I’ve found that letting something stay broken for a little while helps me understand it. Page 332
One of my favourite parts of The Beginning of After had to do with animals. Laurel gets involved at a veterinary office and I loved reading about the animals! And even better, she starts taking care of David’s dog and the dog is what helps bridge the gap between Laurel and David. When the dog was with David, Laurel would write letters to David but since she was too shy or nervous to talk to David directly, she’d actually write the letters to the dog. Then when the dog was staying with Laurel, vice versa. It was soooo cute!!

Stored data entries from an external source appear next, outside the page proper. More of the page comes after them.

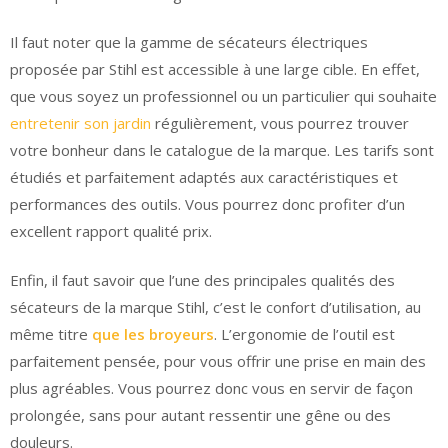
Il faut noter que la gamme de sécateurs électriques
proposée par Stihl est accessible à une large cible. En effet,
que vous soyez un professionnel ou un particulier qui souhaite
entretenir son jardin
régulièrement, vous pourrez trouver
votre bonheur dans le catalogue de la marque. Les tarifs sont
étudiés et parfaitement adaptés aux caractéristiques et
performances des outils. Vous pourrez donc profiter d’un
excellent rapport qualité prix.
Enfin, il faut savoir que l’une des principales qualités des
sécateurs de la marque Stihl, c’est le confort d’utilisation, au
même titre
que les broyeurs
. L’ergonomie de l’outil est
parfaitement pensée, pour vous offrir une prise en main des
plus agréables. Vous pourrez donc vous en servir de façon
prolongée, sans pour autant ressentir une gêne ou des
douleurs.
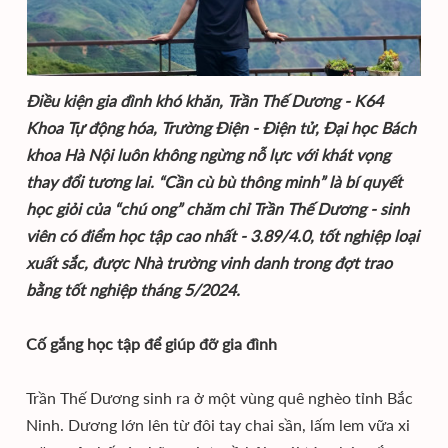
Điều kiện gia đình khó khăn, Trần Thế Dương - K64
Khoa Tự động hóa, Trường Điện - Điện tử, Đại học Bách
khoa Hà Nội luôn không ngừng nỗ lực với khát vọng
thay đổi tương lai. “Cần cù bù thông minh” là bí quyết
học giỏi của “chú ong” chăm chỉ Trần Thế Dương - sinh
viên có điểm học tập cao nhất - 3.89/4.0, tốt nghiệp loại
xuất sắc, được Nhà trường vinh danh trong đợt trao
bằng tốt nghiệp tháng 5/2024.
Cố gắng học tập để giúp đỡ gia đình
Trần Thế Dương sinh ra ở một vùng quê nghèo tỉnh Bắc
Ninh. Dương lớn lên từ đôi tay chai sần, lấm lem vữa xi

But as I said, this book certainly wasn’t perfect, and as it went on, more things started to bother me.
I think the biggest problem with The Beginning of After was Laurel and David’s relationship. I kept expecting something to happen there but nothing ever did. The synopsis doesn’t lie when it says, “David [..] swoops in and out of Laurel’s life.” It was a bit like whiplash. One minute David is there, he and Laurel kiss, there’s something clearly between them, then he disappears for weeks or even months. Then he comes back and it happens all over again. It was like he’d show up out of nowhere, throw her a bone, then disappear, then come back and throw her another bone. But ultimately, nothing ever happened between Laurel and David. They were so in and out of each others’ lives that I don’t even know what to call their relationship.. they weren’t dating.. they were sort of friends.. but that’s just it: sort of friends.
Also, I was bummed that we got very little closure with the accident. We know that Laurel’s family died in a car accident, but no one knows exactly what happened. View Spoiler » [There’s speculation that it was David’s dad’s fault because his blood alcohol level was “borderline”… but then there’s speculation that there was another car involved. But it’s not clear if it was really David’s dad’s fault, or if his BAC had nothing to do with it and it was totally another driver’s fault. I was upset that we never got this question answered. It nagged at me for the whole book and I kept hanging on, thinking that surely we’d get closure at the end… but we never did. « Hide Spoiler]
On another note, The Beginning of After has some of the most painful, atrocious “text speak” I’ve ever seen. One of my pet peeves is text speak in books. Are there no characters in books that can type on a phone normally? But these in particular seriously made me cringe; they’re some of the worst I’ve seen in YA:
k, jst tel me whr d scret headquarters r
I find it hliarious (yet painful) that she could write out the word HEADQUARTERS but had to pointlessly abbreviate all the small words.
sry i mizd u at d dance, hope ur ok
city 2mrw? goin sir craZ alrdy.
Although annoyances popped up towards the end, I mostly did enjoy The Beginning of After. It wasn’t the most interesting or intense book plot-wise, but some inexplicable factor pulled me in and made me want to keep reading. I’m mostly just disappointed that Laurel and David didn’t have a stronger/more interesting relationship.